IT hasn’t been an easy few days for Councillor Neil Laurenson, who is coming under criticism from not only his native Worcester, but now Wychavon too.

The pint-sized Green Party member is still trying to convince the city council to give residents a third bin for food waste collections, despite a backdrop of apparent unease among residents and fellow politicians.

Now it’s emerged that Wychavon District Council, which unlike Worcester does indeed currently offer food waste pick-ups, is looking to scrap the service due to a lack of interest.

Despite it costing £600,000 to operate just 20 per cent of the district’s residents use it, making it an easy sacrificial lamb for an authority looking to save £4m by 2017.

Coun Paul Middlebrough, the Tory leader in Wychavon, was quoted as saying he’s “spoken to the leader of Worcester City Council” and that the idea of launching it here is a “twinkle in the eye of one particular member of the authority”.

That might not go down too well with Coun Adrian Gregson, the Labour leader at the Guildhall, who desperately needs to remain on good terms with Coun Laurenson to avoid his fledgling administration falling into disrepair.

The very least the notoriously grumpy Coun Gregson could do is instruct his colleagues to pretend to be interested in the scheme, after all.

But let’s just say the Labour lot in Worcester are genuinely enthused with this idea, and want this current cross-party investigation to be a serious one.

One might then come to the conclusion that Coun Middlebrough is desperate to get rid of a service which has failed miserably to engage with the public at large, despite costing taxpayers serious dosh.

Remarkably, in a 2007 survey 87 per cent of residents in Wychavon backed food waste pick-ups - exactly the same percentage of people who now say they would not be bothered if it were axed.

So who introduced food waste collections in Wychavon then, set the strategy for it and decided how to handle the roll-out?

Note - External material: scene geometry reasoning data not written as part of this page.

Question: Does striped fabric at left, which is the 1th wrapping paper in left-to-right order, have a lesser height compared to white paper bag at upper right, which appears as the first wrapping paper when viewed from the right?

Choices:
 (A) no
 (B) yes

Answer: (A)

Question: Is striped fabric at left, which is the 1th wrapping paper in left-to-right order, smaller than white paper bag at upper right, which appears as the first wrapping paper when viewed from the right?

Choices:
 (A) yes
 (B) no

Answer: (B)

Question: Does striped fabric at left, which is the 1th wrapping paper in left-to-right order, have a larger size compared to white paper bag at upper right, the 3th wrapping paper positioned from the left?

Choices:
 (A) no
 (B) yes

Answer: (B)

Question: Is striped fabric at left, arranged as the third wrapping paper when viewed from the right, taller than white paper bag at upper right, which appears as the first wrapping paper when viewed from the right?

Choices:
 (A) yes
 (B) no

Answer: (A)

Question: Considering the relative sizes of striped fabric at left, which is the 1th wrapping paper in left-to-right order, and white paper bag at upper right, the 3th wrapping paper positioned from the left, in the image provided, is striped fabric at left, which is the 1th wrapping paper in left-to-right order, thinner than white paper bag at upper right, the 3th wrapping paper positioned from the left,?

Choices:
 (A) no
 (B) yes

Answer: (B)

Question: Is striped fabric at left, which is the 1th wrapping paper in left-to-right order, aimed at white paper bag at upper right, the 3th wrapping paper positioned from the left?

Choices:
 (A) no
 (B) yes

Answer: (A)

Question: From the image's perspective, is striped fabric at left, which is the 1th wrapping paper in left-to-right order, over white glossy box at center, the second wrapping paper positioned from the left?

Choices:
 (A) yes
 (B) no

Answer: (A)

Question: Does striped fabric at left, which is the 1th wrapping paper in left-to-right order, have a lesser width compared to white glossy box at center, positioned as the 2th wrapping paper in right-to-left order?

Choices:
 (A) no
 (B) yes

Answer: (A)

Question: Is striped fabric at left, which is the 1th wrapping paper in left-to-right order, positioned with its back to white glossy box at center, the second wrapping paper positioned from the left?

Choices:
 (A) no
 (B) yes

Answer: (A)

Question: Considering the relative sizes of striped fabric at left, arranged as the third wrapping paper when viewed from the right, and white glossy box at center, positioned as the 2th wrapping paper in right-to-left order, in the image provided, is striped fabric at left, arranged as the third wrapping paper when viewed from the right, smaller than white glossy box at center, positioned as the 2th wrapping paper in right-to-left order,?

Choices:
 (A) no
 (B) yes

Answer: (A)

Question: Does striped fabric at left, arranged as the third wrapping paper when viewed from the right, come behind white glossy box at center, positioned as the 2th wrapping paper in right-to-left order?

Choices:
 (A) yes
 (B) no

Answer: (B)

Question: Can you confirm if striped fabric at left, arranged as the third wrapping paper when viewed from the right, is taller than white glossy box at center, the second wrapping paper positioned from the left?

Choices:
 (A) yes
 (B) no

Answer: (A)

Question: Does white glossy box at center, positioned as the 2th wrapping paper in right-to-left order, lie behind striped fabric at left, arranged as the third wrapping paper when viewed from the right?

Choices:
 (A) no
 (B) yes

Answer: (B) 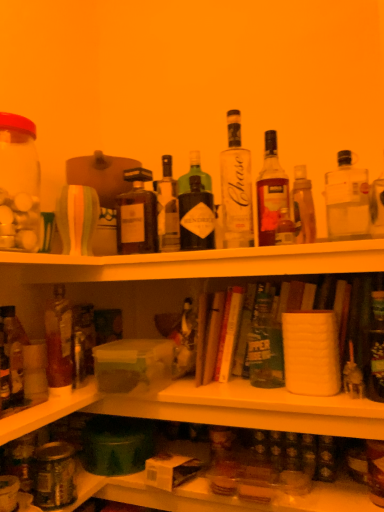 Question: Does green matte beer bottle at center, placed as the 5th bottle when sorted from right to left, have a lesser height compared to translucent glass bottle at left, positioned as the 1th bottle in left-to-right order?

Choices:
 (A) yes
 (B) no

Answer: (A)

Question: Does green matte beer bottle at center, placed as the 5th bottle when sorted from right to left, contain translucent glass bottle at left, positioned as the 1th bottle in left-to-right order?

Choices:
 (A) yes
 (B) no

Answer: (B)

Question: From a real-world perspective, is green matte beer bottle at center, placed as the 5th bottle when sorted from right to left, below translucent glass bottle at left, positioned as the 1th bottle in left-to-right order?

Choices:
 (A) yes
 (B) no

Answer: (B)

Question: From a real-world perspective, is green matte beer bottle at center, acting as the 6th bottle starting from the left, positioned over translucent glass bottle at left, positioned as the 1th bottle in left-to-right order, based on gravity?

Choices:
 (A) no
 (B) yes

Answer: (B)

Question: Does green matte beer bottle at center, placed as the 5th bottle when sorted from right to left, have a greater height compared to translucent glass bottle at left, positioned as the 1th bottle in left-to-right order?

Choices:
 (A) yes
 (B) no

Answer: (B)

Question: Is translucent glass jar at left taller or shorter than translucent glass bottle at left, placed as the 2th bottle when sorted from left to right?

Choices:
 (A) tall
 (B) short

Answer: (A)

Question: Considering the positions of point (26, 212) and point (61, 385), is point (26, 212) closer or farther from the camera than point (61, 385)?

Choices:
 (A) farther
 (B) closer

Yep, Coun Middlebrough’s very own Conservative cabinet!

* THE Source hears John Major will be coming to Worcester some time next year to give a talk to Worcester Conservative Association.

Atfer many months of trying, city MP Robin Walker has struck an agreement with the former premier to pop in and see the branch's rank and file - a welcome morale booster, if nothing else in these trying times.

Let's hope there isn't a member of the branch called Edwina.